Since the sum distributes over addition, we get

sum(i from 1 to n) of x[i]^2 + sum (i from 1 to n) of -2 * x[i] * average x
	+ sum (i from 1 to n) of (average x)^2.

We can take the factors that are constant with regard to i out of these sums; 
we get

sum(i from 1 to n) of x[i]^2 - 2 * average x * sum (i from 1 to n) of x[i]
	+ (average x)^2 sum (i from 1 to n) of 1.

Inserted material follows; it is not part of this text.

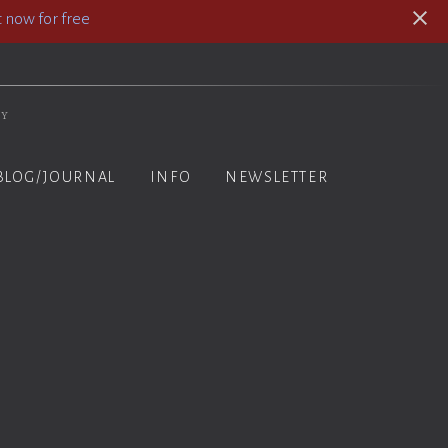
 now for free
hy
BLOG/JOURNAL
INFO
NEWSLETTER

Now, sum (i from 1 to n) 1 is just n.  And "average x" really means
"(sum (i from 1 to n) of x[i])/n)".  So we get:


sum(i from 1 to n) of x[i]^2 
	- 2 * ((sum(i from 1 to n) of x[i])/n) * sum (i from 1 to n) x[i]
	+ ((sum(i from 1 to n) of x[i])/n)^2 * n.

So we distribute the squaring in the last term over the division, and 
rearrange the various factors in the last two terms, and we get

sum(i from 1 to n) of x[i]^2 
	- 2 * (sum(i from 1 to n) of x[i])^2/n
	+ (sum(i from 1 to n) of x[i])^2/n.

Lucky us -- the last two terms are fixed multiples of the same function
of the data.  So we can add them, which reduces the formula to:

sum(i from 1 to n) of x[i]^2 - (sum(i from 1 to n) of x[i])^2/n.

So if we substitute this into the original formula, we get a formula
that expresses the standard deviation of a series in terms of three
functions of the data: the sum of the data, the sum of the squares of
the data, and the number of data.  This is a better way of calculating
the standard deviation than by making one pass over the data to find
the average, then another pass to find the sum of the squares of the
differences between the data and the average.

I think that it's possible to reduce other similar formulae, like the
formulae for skewness and higher moments, to terms like these,
requiring only a single pass over the data.  I'm not certain of it,
because I don't know the formulae for those higher moments.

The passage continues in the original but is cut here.